Images of Latin American mestizaje and the politics of comparison

Images of Latin American mestizaje and the politics of comparison

Bulletin of Latin American Research
Volume 23, Number 3 (2004)
pp. 355–366
DOI: 10.1111/j.0261-3050.2004.00113.x

Peter Wade, Professor of Social Anthropology
University of Manchester

In a presidential address to the Organization of American Historians, Gary Nash (1995) reveals ‘the hidden history of mestizo America’ (by which he in fact means North America). The emergence of what might have been ‘a mixed-race American republic’ was blocked by ‘prejudice and violence’ (1995: 945), but in particular situations, racial and cultural mixture existed, was recognised and even valued. Nash bemoans ‘today’s multicultural wars’ in which multiculturalism is often construed simply as ‘multiracialism’ leading towards ‘a definitional absolutism that has unwittingly defeated egalitarian and humanitarian goals by smothering inequalities of class and fuelling interethnic and interracial tensions that give more powerful groups opportunities to manipulate these divisions’ (1995: 961). He concludes that what is needed is a ‘pan-ethnic, pan-racial, antiracist sensibility’; he thinks that ‘only through hybridity—not only in physical race crossing but in our minds as a shared pride in and identity with hybridity—can our nation break the ‘‘stranglehold that racialist hermeneutics has over cultural identity’’’ (1995: 962, citing Klor de Alva).

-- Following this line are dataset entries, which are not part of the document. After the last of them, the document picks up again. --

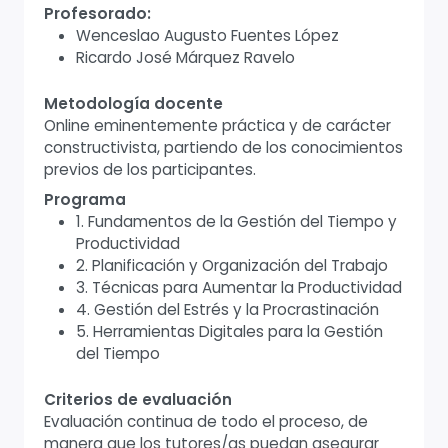
Profesorado:
Wenceslao Augusto Fuentes López
Ricardo José Márquez Ravelo
Metodología docente
Online eminentemente práctica y de carácter
constructivista, partiendo de los conocimientos
previos de los participantes.
Programa
1. Fundamentos de la Gestión del Tiempo y
Productividad
2. Planificación y Organización del Trabajo
3. Técnicas para Aumentar la Productividad
4. Gestión del Estrés y la Procrastinación
5. Herramientas Digitales para la Gestión
del Tiempo
Criterios de evaluación
Evaluación continua de todo el proceso, de
manera que los tutores/as puedan asegurar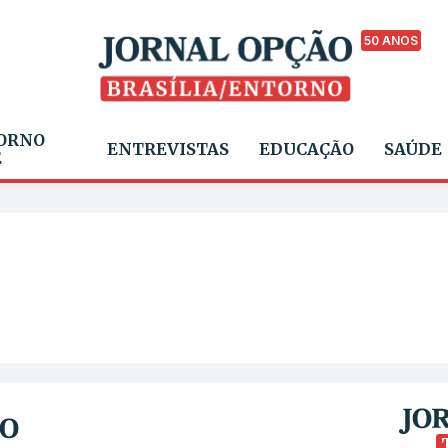
50 ANOS
ORNO
ENTREVISTAS
EDUCAÇÃO
SAÚDE
E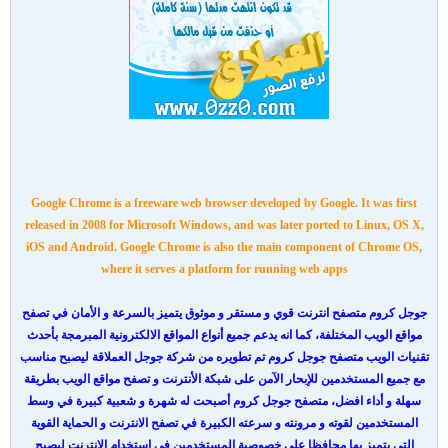
Google Chrome is a freeware web browser developed by Google. It was first
released in 2008 for Microsoft Windows, and was later ported to Linux, OS X,
iOS and Android. Google Chrome is also the main component of Chrome OS,
where it serves a platform for running web apps
جوجل كروم متصفح انترنت قوي و مستقر و موثوق يتميز بالسرعة و الأمان في تصفح
مواقع الويب المختلفة، كما انه يدعم جميع أنواع المواقع الالكترونية المبرمجة بأحدث
تقنيات الويب متصفح جوجل كروم تم تطويره من شركة جوجل العملاقة ليصبح مناسب
مع جميع المستخدمين للإبحار الآمن على شبكة الأنترنت و تصفح مواقع الويب بطريقة
سهلة و أداء افضل، متصفح جوجل كروم أصبحت له شهرة و شعبية كبيرة في وسط
المستخدمين لقوته و مرونته و سرعته الكبيرة في تصفح الانترنت و الحماية القوية
التي يتميز بها محافظا على خصوصية المستخدمين في استخدام الانترنت ليصبح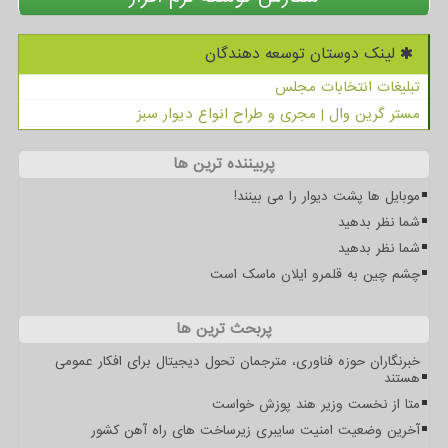
لینک دوستان توسعه دهندگان
تبلیغات انتخابات مجلس
مستر گرین وال | مجری و طراح انواع دیوار سبز
پربیننده ترین ها
موبایل ها پشت دیوار را می بینند!
شما نظر بدهید
شما نظر بدهید
چشم چین به قلمرو ایلان ماسک است
پربحث ترین ها
خبرنگاران حوزه فناوری، مترجمان تحول دیجیتال برای افکار عمومی
هستند
متا از نخست وزیر هند پوزش خواست
آخرین وضعیت امنیت سایبری زیرساخت های راه آهن کشور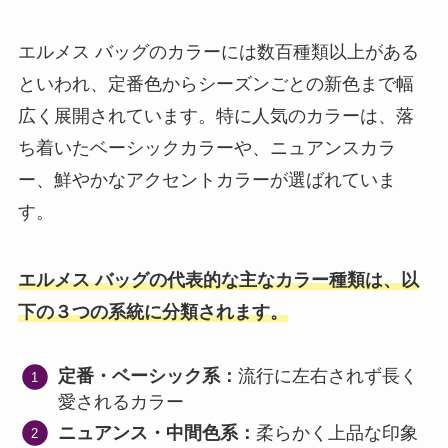
エルメス バッグのカラーには数百種類以上がある
といわれ、定番色からシーズンごとの新色まで幅
広く展開されています。特に人気のカラーは、落
ち着いたベーシックカラーや、ニュアンスカラ
ー、鮮やかなアクセントカラーが選ばれていま
す。
エルメス バッグの代表的な主なカラー種類は、以
下の３つの系統に分類されます。
定番・ベーシック系：
流行に左右されず長く
愛されるカラー
ニュアンス・中間色系：
柔らかく上品な印象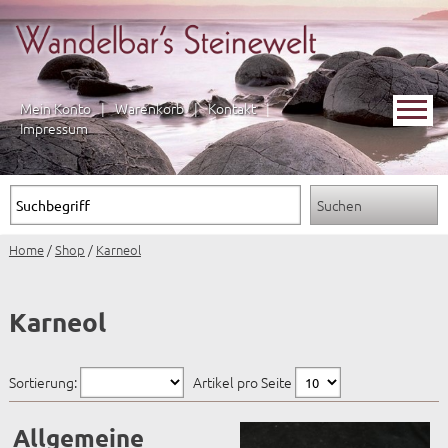
Mein Konto
|
Warenkorb
|
Kontakt
|
Impressum
Home
/
Shop
/
Karneol
Karneol
Sortierung:
Artikel pro Seite
Allgemeine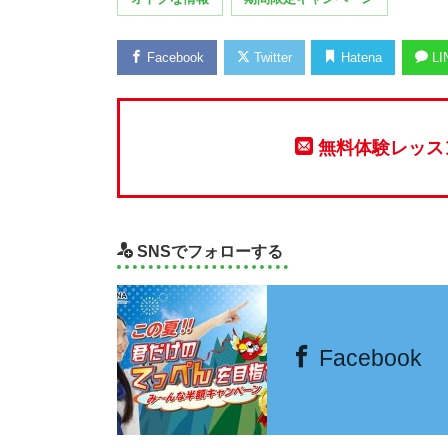
Facebook
Twitter
Hatena
LI
無料体験レッス
SNSでフォローする
Facebook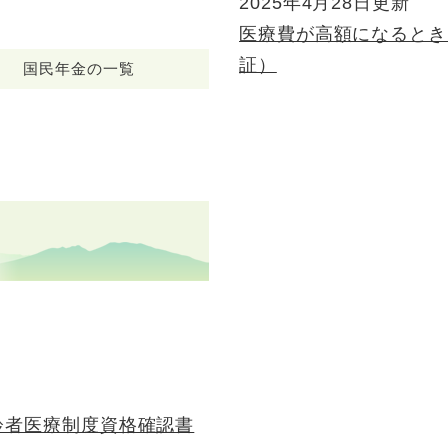
2025年4月28日更新
医療費が高額になるとき
証）
国民年金の一覧
齢者医療制度資格確認書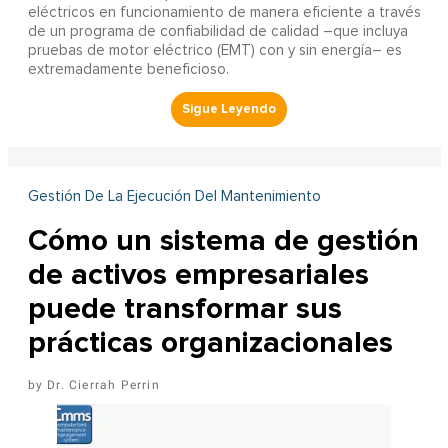
eléctricos en funcionamiento de manera eficiente a través
de un programa de confiabilidad de calidad –que incluya
pruebas de motor eléctrico (EMT) con y sin energía– es
extremadamente beneficioso.
Gestión De La Ejecución Del Mantenimiento
Cómo un sistema de gestión
de activos empresariales
puede transformar sus
prácticas organizacionales
Dr. Cierrah Perrin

Nash uses Latin America as an explicit counterpoint in his argument, stating that in Spanish America there were ‘no prohibitions against interracial contact and interracial marriage’ (1995: 951)—which is in fact quite wrong (Martinez-Alier, 1974; Morner, 1967). Still, he cautions it would be ‘foolish to overromanticize this mixing of blood’ (1995: 952) and recognises the existence of racism in the casta paintings of eighteenth century Mexico that depicted mixed-race types. Yet he also sees mestizaje (he uses the Spanish word for racial and cultural mixture) as the enemy of ‘racial absolutism’ (1995: 961) and states that ‘racial blending is undermining the master idea that race is an irreducible marker among diverse peoples’ (1995: 960).

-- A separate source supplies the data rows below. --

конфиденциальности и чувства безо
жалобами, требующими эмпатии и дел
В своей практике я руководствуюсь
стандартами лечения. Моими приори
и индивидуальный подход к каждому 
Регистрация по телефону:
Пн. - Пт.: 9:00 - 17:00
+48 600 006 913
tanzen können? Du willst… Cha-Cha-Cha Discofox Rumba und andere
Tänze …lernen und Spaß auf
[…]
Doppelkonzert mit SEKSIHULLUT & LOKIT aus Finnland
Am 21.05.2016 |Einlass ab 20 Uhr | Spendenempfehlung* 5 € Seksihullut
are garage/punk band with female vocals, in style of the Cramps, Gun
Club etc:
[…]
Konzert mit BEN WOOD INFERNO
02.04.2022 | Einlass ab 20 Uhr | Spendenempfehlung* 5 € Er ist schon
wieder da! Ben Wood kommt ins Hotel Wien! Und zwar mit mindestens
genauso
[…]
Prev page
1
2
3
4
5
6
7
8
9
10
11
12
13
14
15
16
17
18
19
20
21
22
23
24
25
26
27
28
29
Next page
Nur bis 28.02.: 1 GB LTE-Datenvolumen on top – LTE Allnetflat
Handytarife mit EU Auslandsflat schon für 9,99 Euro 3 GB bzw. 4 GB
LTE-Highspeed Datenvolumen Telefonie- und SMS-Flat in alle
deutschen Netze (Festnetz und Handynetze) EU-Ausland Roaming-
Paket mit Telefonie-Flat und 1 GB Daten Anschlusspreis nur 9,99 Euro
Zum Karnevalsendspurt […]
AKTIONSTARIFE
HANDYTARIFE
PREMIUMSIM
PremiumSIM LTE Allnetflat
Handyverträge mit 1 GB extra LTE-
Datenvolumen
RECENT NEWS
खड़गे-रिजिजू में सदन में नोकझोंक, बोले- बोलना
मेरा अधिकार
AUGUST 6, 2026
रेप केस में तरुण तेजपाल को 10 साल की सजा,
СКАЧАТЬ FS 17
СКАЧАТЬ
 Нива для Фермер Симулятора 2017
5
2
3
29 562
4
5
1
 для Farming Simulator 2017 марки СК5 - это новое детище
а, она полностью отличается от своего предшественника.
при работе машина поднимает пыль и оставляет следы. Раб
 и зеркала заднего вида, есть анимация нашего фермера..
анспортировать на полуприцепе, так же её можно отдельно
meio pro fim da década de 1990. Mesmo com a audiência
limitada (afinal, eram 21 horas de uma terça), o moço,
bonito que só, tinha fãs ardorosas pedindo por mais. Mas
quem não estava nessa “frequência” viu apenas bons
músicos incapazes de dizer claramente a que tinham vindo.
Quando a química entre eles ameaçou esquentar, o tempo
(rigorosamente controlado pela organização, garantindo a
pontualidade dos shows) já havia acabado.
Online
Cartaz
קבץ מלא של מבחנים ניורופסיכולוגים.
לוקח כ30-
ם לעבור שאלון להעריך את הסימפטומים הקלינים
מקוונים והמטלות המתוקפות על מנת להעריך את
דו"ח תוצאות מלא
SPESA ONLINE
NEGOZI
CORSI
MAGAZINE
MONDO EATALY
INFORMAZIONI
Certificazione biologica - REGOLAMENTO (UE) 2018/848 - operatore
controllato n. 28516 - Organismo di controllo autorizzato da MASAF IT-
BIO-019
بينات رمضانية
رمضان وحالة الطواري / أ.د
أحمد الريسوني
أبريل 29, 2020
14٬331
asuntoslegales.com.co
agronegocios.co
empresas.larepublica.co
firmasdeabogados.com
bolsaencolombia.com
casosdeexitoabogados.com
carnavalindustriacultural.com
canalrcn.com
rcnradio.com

Others have also recently invoked Latin American mestizaje (or mesticagem in Portuguese) as an antidote to US-style logics of racial categorisation. Some of this comes from the literature (much of it US-based) on mixed-race people, which shares with Nash a desire to reassess and relocate mixture in US society (Root, 1992, 1996; Spickard, 1989, 2001; Zack, 1995). Fernandez, for example, while acknowledging that racism exists in some form in Mexico and Brazil, nevertheless contends that ‘customary forms of discrimination based on actual ancestry have been rendered impotent’ by centuries of mixture (Fernandez, 1992: 132). As a result, Mexicans in the USA may be able to disrupt and even ‘neutralize’ the US racial system by affirming their own mixed racial identities. Indeed, ‘mestizaje. . .as a social norm. . .can free us all from the limits of ethnocentrism’ (Fernandez, 1992: 139, 140). Alcoff does not go so far as to claim that mestizo identity might neutralise racial categories, but she does invoke Latin American history and experience as an example of the development of identities not based on concepts of purity (Alcoff, 1995). Anzaldua’s well-known work is also part of this trend, with an even more explicit valorisation of mestizaje as a positive force for the future in terms reminiscent of José Vasconcelos’s invocation of the raza cosmica (Anzaldu´a, 1987; Vasconcelos, 1997 [1925]).

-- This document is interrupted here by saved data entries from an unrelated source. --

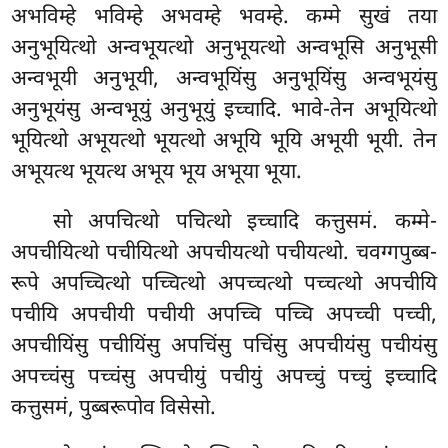
अभविम्हे भविम्हे अभवम्हे भवम्हे. कम्मे सुखं तया
अनुभूयित्थो अन्वभूयत्थो अनुभूयत्थो अन्वभूसि अनुभूसी
अन्वभूयी अनुभूयी, अन्वभूयिंसु अनुभूयिंसु अन्वभूयंसु
अनुभूयंसु अन्वभूयुं अनुभूयुं इच्चादि. भावे-तेन अभूयित्थो
भूयित्थो अभूयत्थो भूयत्थो अभूयि भूयि अभूयी भूयी. तेन
अभूयत्थ भूयत्थ अभूय भूय अभूया भूया.
सो अपचित्थो पचित्थो इच्चादि कत्तुसमं. कम्मे-
अपचीयित्थो पचीयित्थो अपचीयत्थो पचीयत्थो. चवग्गपुब्ब-
रूपे
अपच्चित्थो पच्चित्थो अपच्चत्थो पच्चत्थो अपचीयि
पचीयि अपचीयी पचीयी अपच्चि पच्चि अपच्ची पच्ची,
अपचीयिंसु पचीयिंसु अपचिंसु पचिंसु अपचीयंसु पचीयंसु
अपच्चंसु पच्चंसु अपचीयुं पचीयुं अपच्चुं पच्चुं इच्चादि
कत्तुसमं, पुब्बरूपोव विसेसो.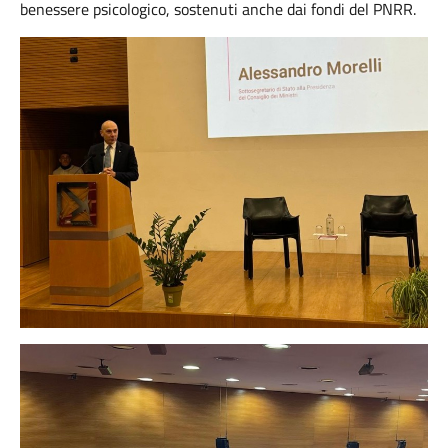
benessere psicologico, sostenuti anche dai fondi del PNRR.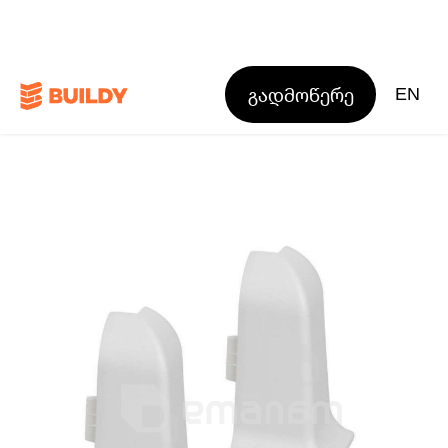
გადმოწერე
EN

Latin America has often served as a counterpoint in comparative ponderings about race, especially in the Americas. The hoary notion of a Latin American ‘racial democracy’ has been subject to devastating critique, yet we see that Latin American mestizaje is still, amazingly, being held up by some as an example from which the rest of the world (particularly the USA) could learn. This trend is linked to a broader postcolonialist interest in processes of mixture and hybridity, which casts Latin American processes of mestizaje in a positive light. It should be clear that over-optimistic assessments of hybridity need to learn from the Latin American experience, and overoptimistic assessments of Latin American mestizaje need reminding of some home truths about racism in Latin America.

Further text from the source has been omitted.